Otoritas Kadin AS bagaimanapun tetap menyambut baik manfaat liberalisasi perdagangan dari RCEP. Dikatakan bahwa kalangan eksportir, pekerja, hingga petani AS membutuhkan akses yang lebih besar ke pasar Asia.
Namun, dikatakan bahwa Washington tidak boleh bergabung dengan blok itu dan berupaya memperkuat kerja sama perdagangan secara bilateral ataupun multilateral lainnya.
Blok dagang RCEP mencakup 30 persen dari total perekonomian global—khususnya nilai produk domestik bruto (PDB)—dan 30 persen populasi global. Di luar 10 negara anggota Perhimpunan Bangsa-bangsa di Asia Tenggara (ASEAN), turut bergabung pula China, Jepang, Korea Selatan, Australia, dan Selandia Baru. Lewat perjanjian dagang itu, pada tahun-tahun mendatang aneka tarif perdagangan secara progresif akan diturunkan di banyak sektor perdagangan.

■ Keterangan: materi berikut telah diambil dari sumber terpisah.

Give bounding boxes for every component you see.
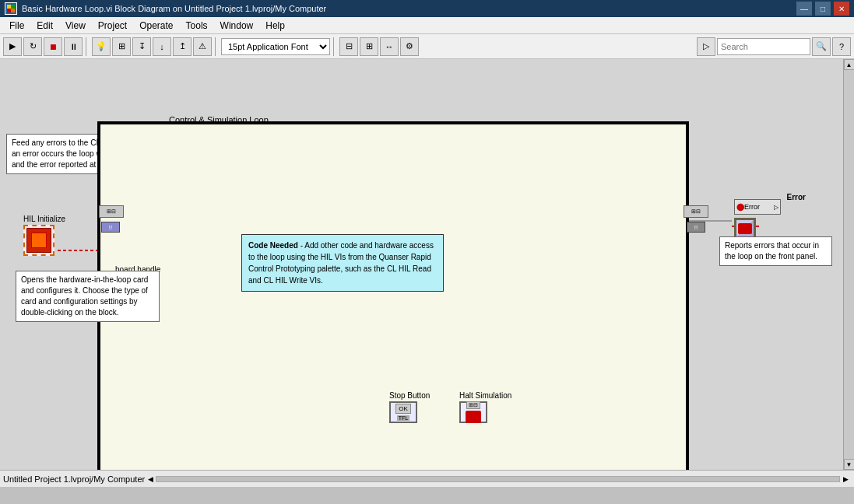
menu-window[interactable]: Window xyxy=(214,19,260,33)
step-out-button[interactable]: ↥ xyxy=(173,37,192,56)
menu-bar: File Edit View Project Operate Tools Win… xyxy=(0,17,854,34)
opens-annotation: Opens the hardware-in-the-loop card and … xyxy=(16,271,160,322)
halt-label: Halt Simulation xyxy=(459,391,511,400)
resize-button[interactable]: ↔ xyxy=(380,37,399,56)
font-dropdown[interactable]: 15pt Application Font xyxy=(221,38,330,55)
toolbar: ▶ ↻ ⏹ ⏸ 💡 ⊞ ↧ ↓ ↥ ⚠ 15pt Application Fon… xyxy=(0,34,854,59)
retain-wire-button[interactable]: ⊞ xyxy=(112,37,131,56)
distribute-button[interactable]: ⊞ xyxy=(360,37,378,56)
step-over-button[interactable]: ↓ xyxy=(153,37,171,56)
menu-tools[interactable]: Tools xyxy=(180,19,214,33)
scrollbar-right[interactable]: ▲ ▼ xyxy=(843,59,854,470)
port-iter: !! xyxy=(101,222,120,233)
svg-rect-1 xyxy=(7,5,11,9)
svg-rect-3 xyxy=(7,9,11,12)
close-button[interactable]: ✕ xyxy=(834,2,849,16)
scroll-track-right[interactable] xyxy=(844,70,854,459)
code-needed-bold: Code Needed xyxy=(248,241,298,250)
loop-right-port-top: ⊞⊟ xyxy=(684,205,708,218)
port-box-top: ⊞⊟ xyxy=(99,205,124,218)
search-button[interactable]: 🔍 xyxy=(812,37,831,56)
app-icon xyxy=(5,2,17,15)
run-button[interactable]: ▶ xyxy=(3,37,22,56)
title-bar: Basic Hardware Loop.vi Block Diagram on … xyxy=(0,0,854,17)
hil-label: HIL Initialize xyxy=(23,215,65,223)
svg-rect-4 xyxy=(11,5,15,9)
hil-icon[interactable] xyxy=(23,225,54,256)
menu-view[interactable]: View xyxy=(59,19,92,33)
hil-initialize-block[interactable]: HIL Initialize xyxy=(23,215,65,256)
reorder-button[interactable]: ⚙ xyxy=(400,37,419,56)
reports-annotation: Reports errors that occur in the loop on… xyxy=(719,236,832,266)
scroll-up-arrow[interactable]: ▲ xyxy=(844,59,855,70)
loop-left-port-top: ⊞⊟ xyxy=(99,205,124,218)
status-text: Untitled Project 1.lvproj/My Computer xyxy=(3,474,145,484)
abort-button[interactable]: ⏹ xyxy=(44,37,62,56)
status-scrollbar[interactable] xyxy=(156,476,840,482)
port-box-right-top: ⊞⊟ xyxy=(684,205,708,218)
loop-right-port-iter: !! xyxy=(687,220,705,233)
menu-file[interactable]: File xyxy=(3,19,30,33)
stop-icon[interactable]: OK TFL xyxy=(389,401,417,423)
search-input[interactable] xyxy=(717,38,810,55)
svg-rect-2 xyxy=(11,9,15,12)
toolbar-separator-1 xyxy=(86,37,89,56)
main-area: Feed any errors to the CD&Sim loop. If a… xyxy=(0,59,854,487)
loop-label: Control & Simulation Loop xyxy=(169,115,269,124)
canvas-area[interactable]: Feed any errors to the CD&Sim loop. If a… xyxy=(0,59,843,470)
warn-button[interactable]: ⚠ xyxy=(193,37,212,56)
code-needed-box: Code Needed - Add other code and hardwar… xyxy=(241,234,444,292)
stop-label: Stop Button xyxy=(389,391,430,400)
run-continuous-button[interactable]: ↻ xyxy=(23,37,42,56)
align-button[interactable]: ⊟ xyxy=(339,37,358,56)
error-indicator: ⬤ Error ▷ xyxy=(734,199,781,215)
menu-operate[interactable]: Operate xyxy=(133,19,179,33)
status-scroll-left[interactable]: ◀ xyxy=(145,471,156,488)
window-controls[interactable]: — □ ✕ xyxy=(796,2,849,16)
menu-help[interactable]: Help xyxy=(259,19,291,33)
help-arrow-button[interactable]: ▷ xyxy=(697,37,715,56)
scroll-down-arrow[interactable]: ▼ xyxy=(844,459,855,470)
toolbar-separator-2 xyxy=(215,37,218,56)
halt-icon[interactable]: ⊞⊟ xyxy=(459,401,487,423)
status-bar: Untitled Project 1.lvproj/My Computer ◀ … xyxy=(0,470,854,487)
help-button[interactable]: ? xyxy=(832,37,851,56)
halt-simulation-block[interactable]: Halt Simulation ⊞⊟ xyxy=(459,391,511,423)
pause-button[interactable]: ⏸ xyxy=(64,37,83,56)
error-block[interactable]: ⬤ Error ▷ xyxy=(734,199,781,240)
port-iter-right: !! xyxy=(687,222,705,233)
status-scroll-right[interactable]: ▶ xyxy=(840,471,851,488)
menu-edit[interactable]: Edit xyxy=(30,19,59,33)
minimize-button[interactable]: — xyxy=(796,2,812,16)
toolbar-separator-3 xyxy=(333,37,336,56)
highlight-button[interactable]: 💡 xyxy=(92,37,111,56)
stop-button-block[interactable]: Stop Button OK TFL xyxy=(389,391,430,423)
maximize-button[interactable]: □ xyxy=(815,2,831,16)
loop-left-port-iter: !! xyxy=(101,220,120,233)
step-into-button[interactable]: ↧ xyxy=(132,37,151,56)
error-label: Error xyxy=(787,193,806,201)
menu-project[interactable]: Project xyxy=(92,19,133,33)
window-title: Basic Hardware Loop.vi Block Diagram on … xyxy=(22,4,796,13)
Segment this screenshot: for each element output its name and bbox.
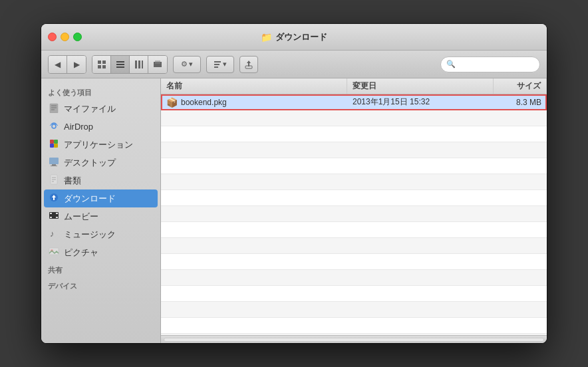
- table-row[interactable]: 📦 bookend.pkg 2013年1月15日 15:32 8.3 MB: [161, 94, 547, 110]
- sidebar-item-downloads[interactable]: ダウンロード: [44, 189, 158, 207]
- scrollbar-track: [164, 338, 544, 342]
- sidebar-item-music[interactable]: ♪ ミュージック: [41, 225, 160, 243]
- empty-row: [161, 142, 547, 158]
- sidebar: よく使う項目 マイファイル AirDrop アプリケーション: [41, 78, 161, 343]
- action-button[interactable]: ⚙ ▾: [173, 56, 201, 73]
- shared-section-label: 共有: [41, 261, 160, 277]
- empty-row: [161, 174, 547, 190]
- title-folder-icon: 📁: [261, 32, 272, 43]
- svg-rect-3: [102, 65, 106, 68]
- sidebar-item-desktop[interactable]: デスクトップ: [41, 154, 160, 172]
- arrange-icon: [214, 61, 221, 68]
- svg-rect-5: [116, 64, 124, 65]
- svg-point-21: [52, 124, 56, 128]
- empty-row: [161, 318, 547, 334]
- music-icon: ♪: [48, 228, 60, 241]
- svg-rect-8: [138, 61, 140, 68]
- svg-rect-14: [214, 66, 218, 68]
- cover-view-icon: [153, 60, 162, 69]
- sidebar-item-myfiles[interactable]: マイファイル: [41, 100, 160, 118]
- arrange-arrow-icon: ▾: [223, 60, 227, 68]
- svg-rect-39: [56, 217, 58, 218]
- view-list-button[interactable]: [111, 56, 130, 73]
- svg-rect-17: [50, 104, 58, 113]
- empty-row: [161, 158, 547, 174]
- file-size-cell: 8.3 MB: [494, 94, 547, 110]
- empty-row: [161, 222, 547, 238]
- list-view-icon: [116, 60, 125, 69]
- sidebar-item-label-movies: ムービー: [64, 211, 98, 223]
- empty-row: [161, 206, 547, 222]
- file-pkg-icon: 📦: [166, 97, 178, 108]
- toolbar: ◀ ▶: [41, 51, 547, 78]
- empty-row: [161, 286, 547, 302]
- minimize-button[interactable]: [61, 33, 69, 41]
- svg-rect-6: [116, 66, 124, 68]
- column-headers: 名前 変更日 サイズ: [161, 78, 547, 94]
- back-button[interactable]: ◀: [49, 56, 67, 73]
- share-button[interactable]: [239, 56, 258, 73]
- horizontal-scrollbar[interactable]: [161, 335, 547, 343]
- svg-rect-26: [49, 158, 59, 164]
- file-name: bookend.pkg: [181, 98, 227, 107]
- sidebar-item-label-downloads: ダウンロード: [64, 193, 116, 205]
- col-header-size[interactable]: サイズ: [494, 78, 547, 94]
- svg-rect-12: [214, 61, 221, 62]
- svg-rect-23: [54, 140, 58, 144]
- svg-rect-36: [50, 213, 52, 214]
- empty-row: [161, 190, 547, 206]
- main-content: よく使う項目 マイファイル AirDrop アプリケーション: [41, 78, 547, 343]
- sidebar-item-airdrop[interactable]: AirDrop: [41, 118, 160, 136]
- maximize-button[interactable]: [73, 33, 82, 41]
- search-box[interactable]: 🔍: [440, 57, 540, 72]
- empty-row: [161, 126, 547, 142]
- empty-row: [161, 302, 547, 318]
- gear-icon: ⚙: [181, 60, 188, 68]
- titlebar: 📁 ダウンロード: [41, 24, 547, 51]
- svg-rect-13: [214, 64, 220, 65]
- file-date: 2013年1月15日 15:32: [353, 96, 430, 108]
- action-arrow-icon: ▾: [189, 60, 193, 68]
- myfiles-icon: [48, 102, 60, 115]
- svg-rect-22: [50, 140, 54, 144]
- view-icon-button[interactable]: [92, 56, 111, 73]
- file-name-cell: 📦 bookend.pkg: [161, 94, 347, 110]
- svg-rect-28: [51, 166, 57, 166]
- view-column-button[interactable]: [130, 56, 148, 73]
- empty-row: [161, 270, 547, 286]
- applications-icon: [48, 138, 60, 151]
- sidebar-item-documents[interactable]: 書類: [41, 172, 160, 189]
- svg-rect-9: [142, 61, 143, 68]
- arrange-button[interactable]: ▾: [206, 56, 234, 73]
- traffic-lights: [48, 33, 82, 41]
- sidebar-item-label-music: ミュージック: [64, 229, 116, 241]
- sidebar-item-label-desktop: デスクトップ: [64, 157, 116, 169]
- sidebar-item-label-pictures: ピクチャ: [64, 247, 98, 259]
- window-title: 📁 ダウンロード: [261, 31, 327, 43]
- file-area: 名前 変更日 サイズ 📦 bookend.pkg 2013年1月15日 15:3…: [161, 78, 547, 343]
- desktop-icon: [48, 156, 60, 169]
- empty-row: [161, 110, 547, 126]
- svg-rect-0: [98, 61, 101, 64]
- finder-window: 📁 ダウンロード ◀ ▶: [41, 24, 547, 343]
- search-icon: 🔍: [446, 60, 456, 68]
- close-button[interactable]: [48, 33, 57, 41]
- pictures-icon: [48, 246, 60, 259]
- sidebar-item-applications[interactable]: アプリケーション: [41, 136, 160, 154]
- col-header-name[interactable]: 名前: [161, 78, 347, 94]
- search-input[interactable]: [458, 60, 534, 69]
- nav-buttons: ◀ ▶: [48, 55, 86, 74]
- svg-rect-2: [98, 65, 101, 68]
- svg-rect-4: [116, 61, 124, 62]
- svg-text:♪: ♪: [50, 229, 55, 239]
- col-header-date[interactable]: 変更日: [347, 78, 494, 94]
- sidebar-item-label-airdrop: AirDrop: [64, 122, 93, 132]
- forward-button[interactable]: ▶: [67, 56, 86, 73]
- downloads-icon: [48, 192, 60, 205]
- sidebar-item-pictures[interactable]: ピクチャ: [41, 243, 160, 261]
- favorites-section-label: よく使う項目: [41, 84, 160, 100]
- share-icon: [244, 60, 253, 69]
- view-cover-button[interactable]: [148, 56, 167, 73]
- sidebar-item-movies[interactable]: ムービー: [41, 207, 160, 225]
- sidebar-item-label-myfiles: マイファイル: [64, 103, 116, 115]
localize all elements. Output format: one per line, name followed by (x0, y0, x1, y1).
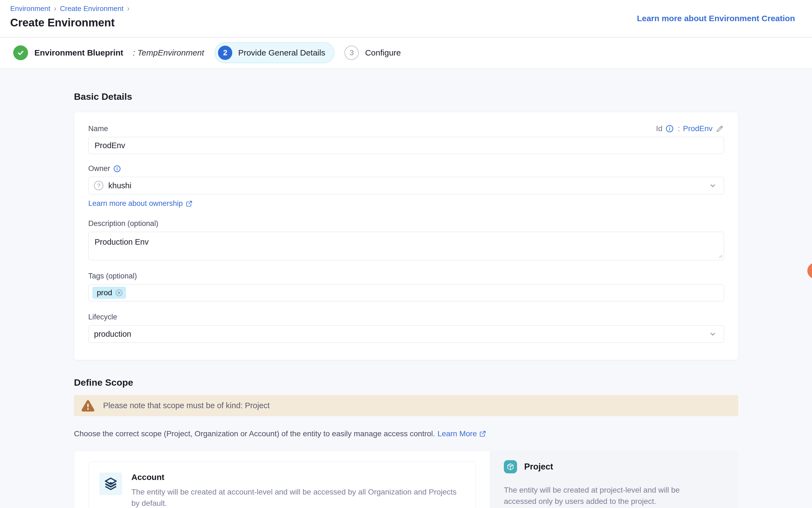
ownership-link-label: Learn more about ownership (88, 199, 183, 208)
name-label: Name (88, 125, 108, 133)
lifecycle-value: production (94, 330, 131, 339)
step-selected-blueprint: : TempEnvironment (133, 48, 204, 57)
scope-instruction: Choose the correct scope (Project, Organ… (74, 429, 738, 438)
chevron-down-icon (709, 330, 717, 338)
tag-chip-label: prod (97, 288, 112, 297)
tags-input[interactable]: prod (88, 284, 724, 301)
tags-label: Tags (optional) (88, 272, 724, 281)
owner-label: Owner (88, 164, 110, 173)
breadcrumb-separator: › (54, 4, 56, 13)
account-scope-option[interactable]: Account The entity will be created at ac… (89, 461, 476, 508)
external-link-icon (479, 430, 486, 437)
external-link-icon (185, 200, 193, 207)
id-separator: : (678, 124, 680, 133)
wizard-stepper: Environment Blueprint : TempEnvironment … (0, 38, 812, 68)
entity-id-row: Id : ProdEnv (656, 124, 724, 133)
breadcrumb: Environment › Create Environment › (10, 4, 812, 13)
chevron-down-icon (709, 181, 717, 190)
basic-details-card: Name Id : ProdEnv Owner ? khushi (74, 112, 738, 360)
scope-learn-more-link[interactable]: Learn More (438, 429, 486, 438)
learn-more-environment-creation-link[interactable]: Learn more about Environment Creation (637, 14, 795, 23)
description-textarea[interactable]: Production Env (88, 232, 724, 260)
breadcrumb-environment[interactable]: Environment (10, 4, 50, 13)
edit-id-icon[interactable] (716, 125, 724, 133)
tag-chip: prod (92, 287, 126, 299)
project-scope-panel: Project The entity will be created at pr… (490, 451, 738, 508)
remove-tag-icon[interactable] (115, 289, 123, 297)
id-value: ProdEnv (683, 124, 713, 133)
owner-value: khushi (108, 181, 131, 190)
ownership-learn-more-link[interactable]: Learn more about ownership (88, 199, 193, 208)
name-input[interactable] (88, 137, 724, 154)
basic-details-heading: Basic Details (74, 91, 738, 102)
resize-handle[interactable] (718, 253, 723, 258)
page-header: Environment › Create Environment › Creat… (0, 0, 812, 38)
warning-text: Please note that scope must be of kind: … (103, 401, 270, 410)
step-provide-general-details[interactable]: 2 Provide General Details (214, 42, 335, 63)
account-scope-panel: Account The entity will be created at ac… (74, 451, 490, 508)
define-scope-heading: Define Scope (74, 377, 738, 388)
breadcrumb-separator: › (127, 4, 129, 13)
step-label: Provide General Details (238, 48, 325, 57)
account-description: The entity will be created at account-le… (131, 486, 465, 508)
step-complete-check-icon (13, 45, 28, 60)
owner-select[interactable]: ? khushi (88, 177, 724, 194)
scope-warning-banner: Please note that scope must be of kind: … (74, 395, 738, 416)
project-description: The entity will be created at project-le… (504, 484, 713, 507)
step-environment-blueprint[interactable]: Environment Blueprint : TempEnvironment (13, 45, 204, 60)
project-title: Project (524, 462, 553, 472)
id-info-icon[interactable] (666, 125, 674, 133)
project-cube-icon (504, 460, 517, 473)
step-number-badge: 3 (344, 46, 359, 60)
instruction-text: Choose the correct scope (Project, Organ… (74, 429, 435, 438)
lifecycle-select[interactable]: production (88, 325, 724, 343)
step-configure[interactable]: 3 Configure (344, 46, 401, 60)
warning-icon (81, 399, 95, 412)
step-label: Configure (365, 48, 401, 57)
scope-options: Account The entity will be created at ac… (74, 451, 738, 508)
account-layers-icon (99, 472, 122, 495)
step-label: Environment Blueprint (34, 48, 123, 57)
scope-learn-more-label: Learn More (438, 429, 477, 438)
step-number-badge: 2 (218, 46, 232, 60)
user-placeholder-icon: ? (94, 181, 103, 190)
account-title: Account (131, 472, 465, 482)
lifecycle-label: Lifecycle (88, 313, 724, 321)
owner-info-icon[interactable] (113, 165, 121, 173)
help-widget-button[interactable] (807, 263, 812, 279)
breadcrumb-create-environment[interactable]: Create Environment (60, 4, 123, 13)
id-label: Id (656, 124, 662, 133)
description-label: Description (optional) (88, 219, 724, 228)
project-scope-option[interactable]: Project (504, 460, 553, 473)
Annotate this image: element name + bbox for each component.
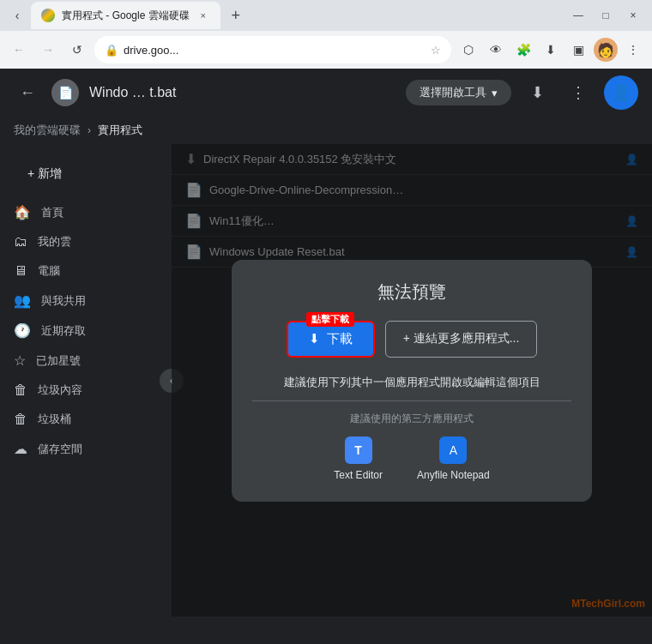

Amerika Serikat absen dari RCEP dan bahkan juga mundur dari pihak inisiator blok dagang Kemitraan Trans-Pasifik (TPP). Langkah itu pun meninggalkan negara dengan perekonomian terbesar di dunia itu dari dua kelompok perdagangan yang menjangkau kawasan dengan pertumbuhan tercepat di dunia. Wacana kembalinya AS ke TPP/CPTPP yang kini dikendalikan Jepang kembali terbuka setelah Presiden Donald Trump kalah dalam pemiihan presiden awal bulan ini dari lawannya, Joe Biden.
Myron Brilliant, Wakil Presiden Eksekutif Kadin AS, mengatakan, pemerintahan Trump telah memilih cara dan responsnya dalam menghadapi praktik perdagangan yang dinilai Washington tidak adil oleh China. Namun, langkah-langkah Trump dinilai hanya mengamankan peluang baru yang terbatas bagi eksportir AS di bagian lain Asia.
Trump memilih membawa AS keluar dari negosiasi TPP pada awal 2017. Negosiasi itu dimulai dari zaman pendahulunya, Presiden Barack Obama, sebagai bagian dari poros AS ke Asia. Trump belum menyelesaikan kesepakatan perdagangan baru yang komprehensif di Asia sejak itu, kata Brilliant.
Mengingat kekurangan RCEP, kami tidak akan merekomendasikan AS untuk bergabung.
”Mengingat kekurangan RCEP, kami tidak akan merekomendasikan AS untuk bergabung,” kata Brilliant.
Ia menilai perjanjian-perjanjian perdagangan AS baru-baru ini mencakup aturan yang lebih kuat dan dapat mencakup penegakan aturan di berbagai masalah. Sebut saja masalah perdagangan digital, hambatan nontarif, dan perlindungan kekayaan intelektual.
”Amerika Serikat harus, bagaimanapun, perlu mengadopsi upaya strategis yang lebih berwawasan ke depan untuk mempertahankan kehadiran ekonomi AS yang solid di kawasan itu,” katanya.
”Jika tidak, kita berisiko berada di luar dan melihat ke dalam salah satu mesin utama pertumbuhan dunia yang terus berjalan tanpa kita.”
Brilliant mencatat bahwa ekspor AS ke pasar Asia Pasifik terus meningkat dalam beberapa dekade terakhir, tetapi pangsa pasar perusahaan AS telah menurun. Dia pun menggarisbawahi pentingnya pasar Asia-Pasifik.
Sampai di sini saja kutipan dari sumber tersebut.